Roch Donatien Nagalo (RDN) : Nous avons trouvé qu’il était opportun de réunir les différentes filières des organisations socioprofessionnelles. Nous pouvons citer pêle-mêle : les importateurs des véhicules dits ‘’France au-revoir’’, le textile, le divers, l’huile, chaussures, pagnes etc. ; il y a aussi l’esprit de fédérer les actions des acteurs locaux tels : l’interprofession lait, l’interprofession miel, l’interprofession volaille moderne et local, l’interprofession karité, l’interprofession sésame et l’interprofession anacarde, l’interprofession des transporteurs, l’interprofession des chauffeurs et des taximen etc. La sommes de toutes ces filières nous donnera la faitière des organisations socioprofessionnelles, afin d’être une plateforme qui sera un canal pour accompagner les actions de la Brigade de veille citoyenne.

En ce qui concerne les conditions d’adhésion, nous avons déjà adopté les statuts et le règlement intérieur sous réserve, en attendant que les différentes structures apportent leurs amendements. A l’issu de cela nous organiserons un atelier pour son adoption et du même coup valider le bureau qui sera mis en place. Il faut signer que la faitière est ouverte à toute organisation pouvant apporter de la valeur ajoutée à l’économie nationale.
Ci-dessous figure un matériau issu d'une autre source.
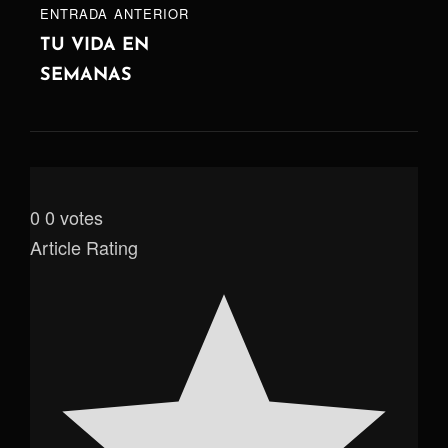
ENTRADA
ENTRADA ANTERIOR
ANTERIOR
TU VIDA EN
SEMANAS
0
0
votes
Article Rating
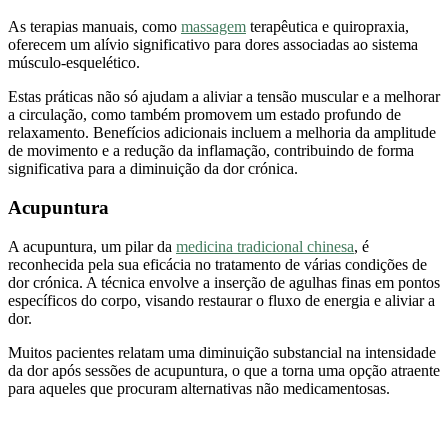
As terapias manuais, como
massagem
terapêutica e quiropraxia,
oferecem um alívio significativo para dores associadas ao sistema
músculo-esquelético.
Estas práticas não só ajudam a aliviar a tensão muscular e a melhorar
a circulação, como também promovem um estado profundo de
relaxamento. Benefícios adicionais incluem a melhoria da amplitude
de movimento e a redução da inflamação, contribuindo de forma
significativa para a diminuição da dor crónica.
Acupuntura
A acupuntura, um pilar da
medicina tradicional chinesa
, é
reconhecida pela sua eficácia no tratamento de várias condições de
dor crónica. A técnica envolve a inserção de agulhas finas em pontos
específicos do corpo, visando restaurar o fluxo de energia e aliviar a
dor.
Muitos pacientes relatam uma diminuição substancial na intensidade
da dor após sessões de acupuntura, o que a torna uma opção atraente
para aqueles que procuram alternativas não medicamentosas.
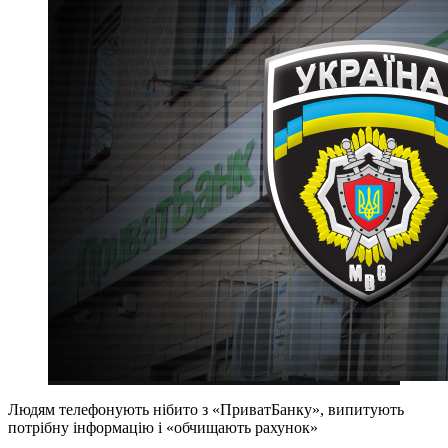
Людям телефонують нібито з «ПриватБанку», випитують
потрібну інформацію і «обчищають рахунок»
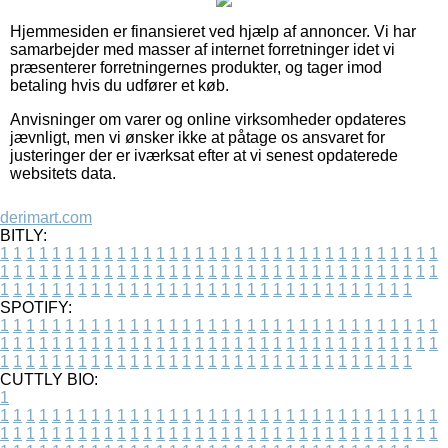
Hjemmesiden er finansieret ved hjælp af annoncer. Vi har
samarbejder med masser af internet forretninger idet vi
præsenterer forretningernes produkter, og tager imod
betaling hvis du udfører et køb.
Anvisninger om varer og online virksomheder opdateres
jævnligt, men vi ønsker ikke at påtage os ansvaret for
justeringer der er iværksat efter at vi senest opdaterede
websitets data.
derimart.com
BITLY:
1
1
1
1
1
1
1
1
1
1
1
1
1
1
1
1
1
1
1
1
1
1
1
1
1
1
1
1
1
1
1
1
1
1
1
1
1
1
1
1
1
1
1
1
1
1
1
1
1
1
1
1
1
1
1
1
1
1
1
1
1
1
1
1
1
1
1
1
1
1
1
1
1
1
1
1
1
1
1
1
1
1
1
1
1
1
1
1
1
1
1
1
1
1
1
1
1
1
1
1
SPOTIFY:
1
1
1
1
1
1
1
1
1
1
1
1
1
1
1
1
1
1
1
1
1
1
1
1
1
1
1
1
1
1
1
1
1
1
1
1
1
1
1
1
1
1
1
1
1
1
1
1
1
1
1
1
1
1
1
1
1
1
1
1
1
1
1
1
1
1
1
1
1
1
1
1
1
1
1
1
1
1
1
1
1
1
1
1
1
1
1
1
1
1
1
1
1
1
1
1
1
1
1
1
CUTTLY BIO:
1
1
1
1
1
1
1
1
1
1
1
1
1
1
1
1
1
1
1
1
1
1
1
1
1
1
1
1
1
1
1
1
1
1
1
1
1
1
1
1
1
1
1
1
1
1
1
1
1
1
1
1
1
1
1
1
1
1
1
1
1
1
1
1
1
1
1
1
1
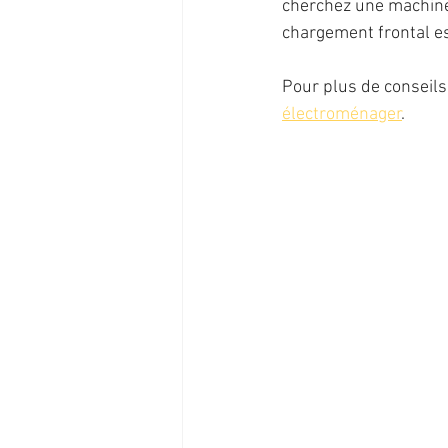
cherchez une machine à
chargement frontal es
Pour plus de conseils 
électroménager
.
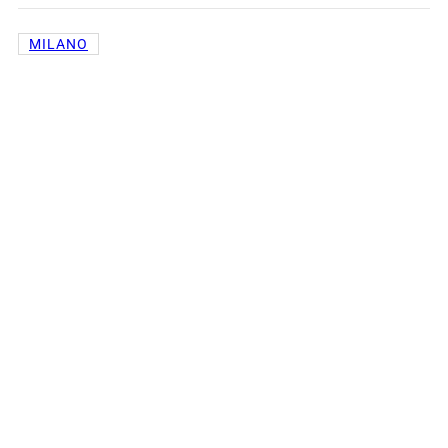
MILANO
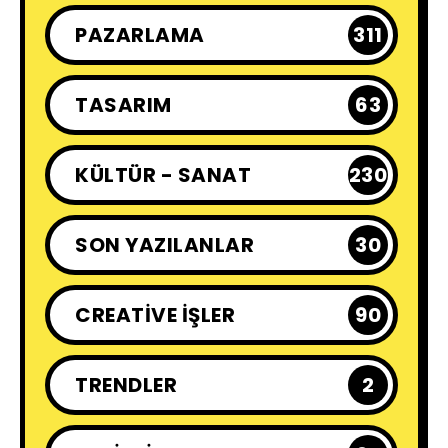
PAZARLAMA
311
TASARIM
63
KÜLTÜR - SANAT
230
SON YAZILANLAR
30
CREATIVE İŞLER
90
TRENDLER
2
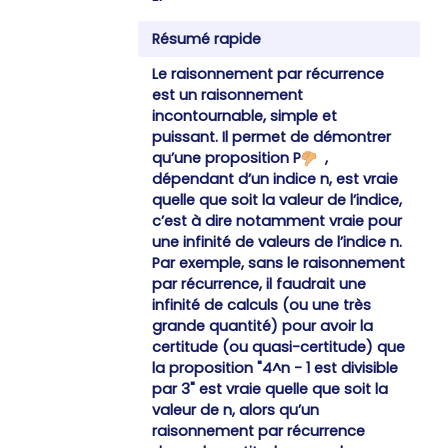
Résumé rapide
Le raisonnement par récurrence
est un raisonnement
incontournable, simple et
puissant. Il permet de démontrer
qu’une proposition P
,
dépendant d’un indice n, est vraie
quelle que soit la valeur de l’indice,
c’est à dire notamment vraie pour
une infinité de valeurs de l’indice n.
Par exemple, sans le raisonnement
par récurrence, il faudrait une
infinité de calculs (ou une très
grande quantité) pour avoir la
certitude (ou quasi-certitude) que
la proposition "4^n - 1 est divisible
par 3" est vraie quelle que soit la
valeur de n, alors qu’un
raisonnement par récurrence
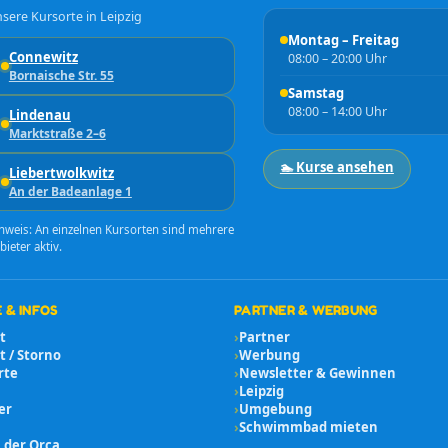
sere Kursorte in Leipzig
Montag – Freitag
Connewitz
08:00 – 20:00 Uhr
Bornaische Str. 55
Samstag
08:00 – 14:00 Uhr
Lindenau
Marktstraße 2–6
🏊 Kurse ansehen
Liebertwolkwitz
An der Badeanlage 1
nweis: An einzelnen Kursorten sind mehrere
bieter aktiv.
 & INFOS
PARTNER & WERBUNG
t
›
Partner
 / Storno
›
Werbung
rte
›
Newsletter & Gewinnen
›
Leipzig
er
›
Umgebung
›
Schwimmbad mieten
 der Orca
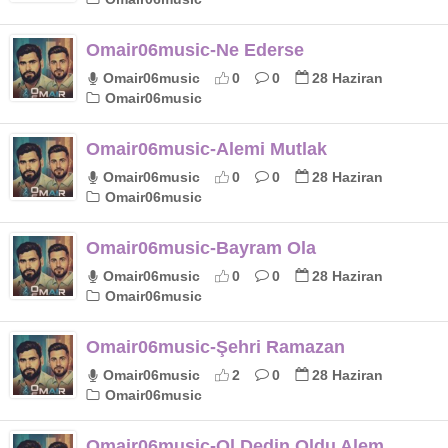
Omair06music-Ne Ederse
Omair06music
0
0
28 Haziran
Omair06music
Omair06music-Alemi Mutlak
Omair06music
0
0
28 Haziran
Omair06music
Omair06music-Bayram Ola
Omair06music
0
0
28 Haziran
Omair06music
Omair06music-Şehri Ramazan
Omair06music
2
0
28 Haziran
Omair06music
Omair06music-Ol Dedin Oldu Alem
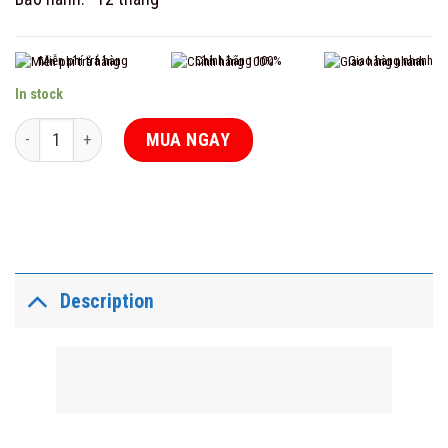
Miễn phí trả hàng
Chính hãng 100%
Giao hàng nhanh
In stock
Còi báo điều chỉnh âm lượng Pingron PR-S04 quantity
MUA NGAY
Description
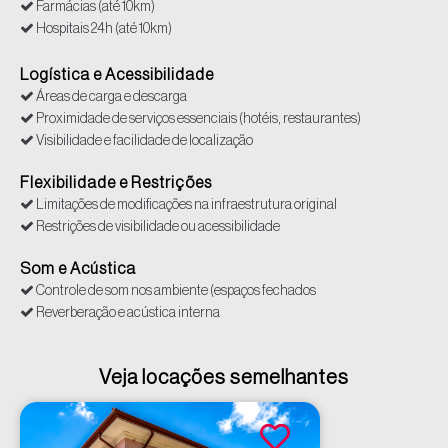
Farmácias (até 10km)
Hospitais 24h (até 10km)
Internet/Conectividade
Polícia (até 10km)
Logística e Acessibilidade
Supermercados (até 10 km)
Áreas de carga e descarga
Tomadas
Proximidade de serviços essenciais (hotéis, restaurantes)
Visibilidade e facilidade de localização
Flexibilidade e Restrições
Limitações de modificações na infraestrutura original
Restrições de visibilidade ou acessibilidade
Som e Acústica
Controle de som nos ambiente (espaços fechados
Reverberação e acústica interna
Veja locações semelhantes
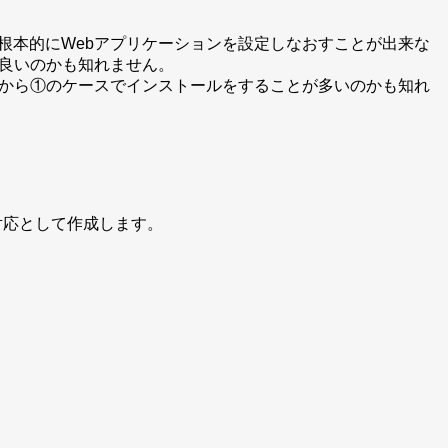
根本的にWebアプリケーションを設定しなおすことが出来な
良いのかも知れません。
から①のケースでインストールをすることが多いのかも知れ
対応として作成します。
Plus explicitement c’est lors de l’atelier que les conditions d’adhésions seront fixées.

L’Assemblée générale s’est penchée sur les avant-projets de l’esprit de la faitière. Que peut-on retenir des points saillants qui guideront cette faitière ?

Pour certains de nos membres qui seront pris au piège, il n’y a pas de traitement de faveur »

L’objectif primordiale de la faitière est non seulement la relance de l’économie Burkina, mais surtout fédérer les actions pour le développement durable de l’économie nationale, en pérennisant les acquis et en boostant les activités des filières membres. Comme dit un adage de chez nous ; « Une seule main ne peut pas ramasser la farine ». Ainsi, nous pensons qu’en unissant nos forces, nous comblerons nos propres insuffisances de part et d’autre pour aller de l’avant. Le Burkina regorge d’énorme richesse, et il ne nous reste qu’une bonne organisation pour donner un coup accélérateur au développement. Pour y parvenir il faudrait durcir le ton sur la lutte contre la fraude, la concurrence déloyale. Partant de là, nous parviendrons à assainir le milieu commercial. Nous ne développerons l’économie locale qu’en consommant prioritairement ce que nous produisons, et produire davantage ce que nous consommons. Si ce message est bien compris, nous aurons notre propre label burkinabè sur biens de produits qui nous ouvrirons les portes à l’exportation de nos produits.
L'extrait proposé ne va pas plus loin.